Saved entries
════════════════

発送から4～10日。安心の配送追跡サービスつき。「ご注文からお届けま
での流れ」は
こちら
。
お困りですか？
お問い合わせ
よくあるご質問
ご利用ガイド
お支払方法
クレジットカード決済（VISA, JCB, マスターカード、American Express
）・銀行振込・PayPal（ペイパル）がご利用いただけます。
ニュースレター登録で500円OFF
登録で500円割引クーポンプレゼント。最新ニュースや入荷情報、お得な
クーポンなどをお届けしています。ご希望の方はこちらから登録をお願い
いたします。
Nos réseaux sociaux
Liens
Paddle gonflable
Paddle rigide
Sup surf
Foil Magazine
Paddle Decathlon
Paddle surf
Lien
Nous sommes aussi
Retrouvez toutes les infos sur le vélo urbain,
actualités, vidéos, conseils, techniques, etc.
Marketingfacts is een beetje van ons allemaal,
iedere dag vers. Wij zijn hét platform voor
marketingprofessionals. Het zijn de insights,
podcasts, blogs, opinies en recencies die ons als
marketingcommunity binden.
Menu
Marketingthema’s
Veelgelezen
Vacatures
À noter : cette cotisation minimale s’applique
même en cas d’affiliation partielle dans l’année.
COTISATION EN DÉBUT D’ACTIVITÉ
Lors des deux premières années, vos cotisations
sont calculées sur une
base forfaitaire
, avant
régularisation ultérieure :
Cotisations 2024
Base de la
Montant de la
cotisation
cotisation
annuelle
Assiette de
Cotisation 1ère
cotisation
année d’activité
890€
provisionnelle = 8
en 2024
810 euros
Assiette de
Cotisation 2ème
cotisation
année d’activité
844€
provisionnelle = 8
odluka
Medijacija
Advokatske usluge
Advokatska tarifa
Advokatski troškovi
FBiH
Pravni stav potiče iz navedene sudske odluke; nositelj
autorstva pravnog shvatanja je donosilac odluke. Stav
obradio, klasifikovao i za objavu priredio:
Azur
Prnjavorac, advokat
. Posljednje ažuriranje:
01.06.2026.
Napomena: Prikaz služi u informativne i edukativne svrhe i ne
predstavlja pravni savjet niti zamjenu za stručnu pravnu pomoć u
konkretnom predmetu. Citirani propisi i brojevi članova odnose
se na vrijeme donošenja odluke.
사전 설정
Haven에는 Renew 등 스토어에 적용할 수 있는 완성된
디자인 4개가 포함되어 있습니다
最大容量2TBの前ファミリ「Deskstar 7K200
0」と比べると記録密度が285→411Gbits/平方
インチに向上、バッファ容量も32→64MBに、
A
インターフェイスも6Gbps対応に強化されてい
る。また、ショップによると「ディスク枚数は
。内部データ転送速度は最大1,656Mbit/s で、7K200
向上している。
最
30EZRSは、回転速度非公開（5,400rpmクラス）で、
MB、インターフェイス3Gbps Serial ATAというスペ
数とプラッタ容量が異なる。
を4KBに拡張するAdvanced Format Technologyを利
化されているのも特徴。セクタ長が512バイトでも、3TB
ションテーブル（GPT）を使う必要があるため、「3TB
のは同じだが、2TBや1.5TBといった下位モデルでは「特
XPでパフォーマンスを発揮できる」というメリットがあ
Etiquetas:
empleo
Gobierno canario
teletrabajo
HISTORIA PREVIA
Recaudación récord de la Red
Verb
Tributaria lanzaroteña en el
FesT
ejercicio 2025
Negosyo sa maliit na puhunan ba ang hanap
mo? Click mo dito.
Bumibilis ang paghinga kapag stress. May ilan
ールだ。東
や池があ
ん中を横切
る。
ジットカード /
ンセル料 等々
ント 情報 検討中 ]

════════════════

Print the records again, exactly as they stand above.

発送から4～10日。安心の配送追跡サービスつき。「ご注文からお届けま
での流れ」は
こちら
。
お困りですか？
お問い合わせ
よくあるご質問
ご利用ガイド
お支払方法
クレジットカード決済（VISA, JCB, マスターカード、American Express
）・銀行振込・PayPal（ペイパル）がご利用いただけます。
ニュースレター登録で500円OFF
登録で500円割引クーポンプレゼント。最新ニュースや入荷情報、お得な
クーポンなどをお届けしています。ご希望の方はこちらから登録をお願い
いたします。
Nos réseaux sociaux
Liens
Paddle gonflable
Paddle rigide
Sup surf
Foil Magazine
Paddle Decathlon
Paddle surf
Lien
Nous sommes aussi
Retrouvez toutes les infos sur le vélo urbain,
actualités, vidéos, conseils, techniques, etc.
Marketingfacts is een beetje van ons allemaal,
iedere dag vers. Wij zijn hét platform voor
marketingprofessionals. Het zijn de insights,
podcasts, blogs, opinies en recencies die ons als
marketingcommunity binden.
Menu
Marketingthema’s
Veelgelezen
Vacatures
À noter : cette cotisation minimale s’applique
même en cas d’affiliation partielle dans l’année.
COTISATION EN DÉBUT D’ACTIVITÉ
Lors des deux premières années, vos cotisations
sont calculées sur une
base forfaitaire
, avant
régularisation ultérieure :
Cotisations 2024
Base de la
Montant de la
cotisation
cotisation
annuelle
Assiette de
Cotisation 1ère
cotisation
année d’activité
890€
provisionnelle = 8
en 2024
810 euros
Assiette de
Cotisation 2ème
cotisation
année d’activité
844€
provisionnelle = 8
odluka
Medijacija
Advokatske usluge
Advokatska tarifa
Advokatski troškovi
FBiH
Pravni stav potiče iz navedene sudske odluke; nositelj
autorstva pravnog shvatanja je donosilac odluke. Stav
obradio, klasifikovao i za objavu priredio:
Azur
Prnjavorac, advokat
. Posljednje ažuriranje:
01.06.2026.
Napomena: Prikaz služi u informativne i edukativne svrhe i ne
predstavlja pravni savjet niti zamjenu za stručnu pravnu pomoć u
konkretnom predmetu. Citirani propisi i brojevi članova odnose
se na vrijeme donošenja odluke.
사전 설정
Haven에는 Renew 등 스토어에 적용할 수 있는 완성된
디자인 4개가 포함되어 있습니다
最大容量2TBの前ファミリ「Deskstar 7K200
0」と比べると記録密度が285→411Gbits/平方
インチに向上、バッファ容量も32→64MBに、
A
インターフェイスも6Gbps対応に強化されてい
る。また、ショップによると「ディスク枚数は
。内部データ転送速度は最大1,656Mbit/s で、7K200
向上している。
最
30EZRSは、回転速度非公開（5,400rpmクラス）で、
MB、インターフェイス3Gbps Serial ATAというスペ
数とプラッタ容量が異なる。
を4KBに拡張するAdvanced Format Technologyを利
化されているのも特徴。セクタ長が512バイトでも、3TB
ションテーブル（GPT）を使う必要があるため、「3TB
のは同じだが、2TBや1.5TBといった下位モデルでは「特
XPでパフォーマンスを発揮できる」というメリットがあ
Etiquetas:
empleo
Gobierno canario
teletrabajo
HISTORIA PREVIA
Recaudación récord de la Red
Verb
Tributaria lanzaroteña en el
FesT
ejercicio 2025
Negosyo sa maliit na puhunan ba ang hanap
mo? Click mo dito.
Bumibilis ang paghinga kapag stress. May ilan
ールだ。東
や池があ
ん中を横切
る。
ジットカード /
ンセル料 等々
ント 情報 検討中 ]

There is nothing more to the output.